Presentation: “Beyond Test Driven Development: Behaviour Driven Development”

You can also view and download the video here.

What this is about?

In short, Behaviour Driven Development can be summarized into just one sentence:

Behaviour Driven Development is exactly what you are doing if you do Test Driven Development right.

That’s it? Yep, that’s it. Test driven Development is truely excellent in theory, but in practice it takes a long time to master. The people behind Behaviour Driven Development argue that this is due to bad naming. Language strongly influences how you think, and when you develop test-driven, you constantly talk about “tests”, “units”, “asserts” etc. If you are unexperienced this puts you in a wrong mindstate, because TDD it is not so much about testing. Here is why:

  • When you talk about tests, you mostly think you need to validate how the code does something. That’s not what you should do. In fact you should not care at all how the code does someting, you should only care about what it does, In short, you want to know it the codes has a desired behaviour.
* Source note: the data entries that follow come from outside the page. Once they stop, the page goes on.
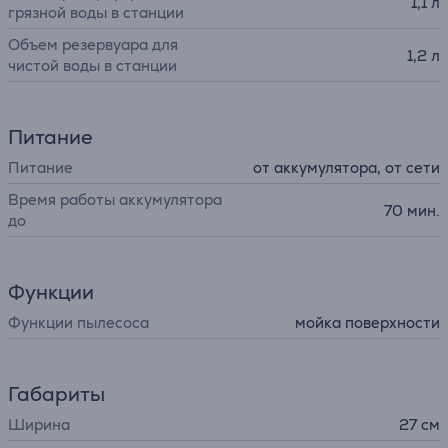
1,1 л
грязной воды в станции
Объем резервуара для
1,2 л
чистой воды в станции
Питание
Питание
от аккумулятора, от сети
Время работы аккумулятора
70 мин.
до
Функции
Функции пылесоса
мойка поверхности
Габариты
Ширина
27 см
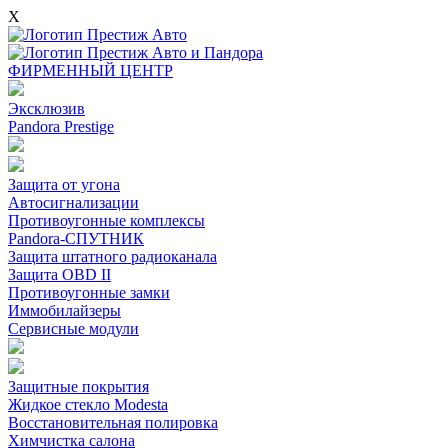
X
ФИРМЕННЫЙ ЦЕНТР
Эксклюзив
Pandora Prestige
Защита от угона
Автосигнализации
Противоугонные комплексы
Pandora-СПУТНИК
Защита штатного радиоканала
Защита OBD II
Противоугонные замки
Иммобилайзеры
Сервисные модули
Защитные покрытия
Жидкое стекло Modesta
Восстановительная полировка
Химчистка салона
So lets replace the word “test” with another catchy name spec. So from now on you are not writing tests to test something, but you are writing specifications for behaviours. Sweet.
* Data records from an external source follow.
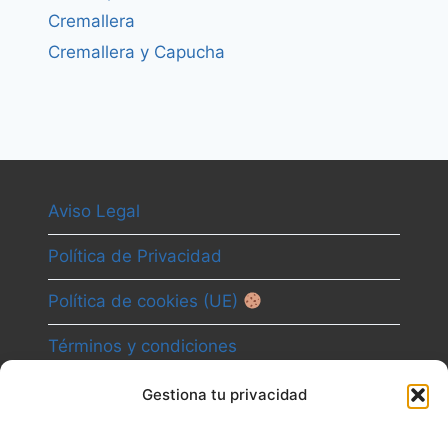
Cremallera
Cremallera y Capucha
Aviso Legal
Política de Privacidad
Política de cookies (UE)
Términos y condiciones
Gestiona tu privacidad
Camino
  • Everybody has a different idea what a unit is. Some think it’s a class, others think it is a tiny piece of code, others talk about an entity of code that somehow belongs together. This ambiguousness is bad, so let’s ditch it. Lets just talk about behaviours: This is independent of the structure of what you want to test, and clearly describes what you should be validating all along; if you talk about unit tests you are limiting your scope to whatever you think a unit represents. When thinking about behaviours you are free to validate what you really should.

  • The syntax of the asserts can be cleaned up quite a bit. So in Ruby with rUnit you write assert_equals(expected, actual), but wouldn’t it be much nicer if you could write actual.should_be expected. In fact this is exactly how it works in rSpec.

What now?

Behaviour Driven Development is a very recent invention, and work around this has just started. I expect that after rSpec we will soon see jSpec, pSpec, and lots of other tools. I hope this will change peoples mindset and allows us to grok how software engineering should work more thoroughly.